Segment Open
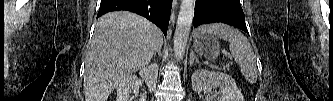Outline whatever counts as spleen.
Masks as SVG:
<instances>
[{
  "mask_svg": "<svg viewBox=\"0 0 333 101\" xmlns=\"http://www.w3.org/2000/svg\"><path fill=\"white\" fill-rule=\"evenodd\" d=\"M203 33L214 34L229 42V49L241 68L245 80L253 84L257 81L256 59L247 38L237 29L222 23L204 25L194 32V37Z\"/></svg>",
  "mask_w": 333,
  "mask_h": 101,
  "instance_id": "1",
  "label": "spleen"
}]
</instances>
Segment Closed
**Exercise details**
Set each line of the records down again exactly as it reads. Omit the pictures.

**Result for this exercise**
Outline whatever counts as spleen.
Masks as SVG:
<instances>
[{
  "mask_svg": "<svg viewBox=\"0 0 333 101\" xmlns=\"http://www.w3.org/2000/svg\"><path fill=\"white\" fill-rule=\"evenodd\" d=\"M203 33L214 34L229 42V49L241 68L245 80L253 84L257 81L256 59L247 38L237 29L222 23L204 25L194 32V37Z\"/></svg>",
  "mask_w": 333,
  "mask_h": 101,
  "instance_id": "1",
  "label": "spleen"
}]
</instances>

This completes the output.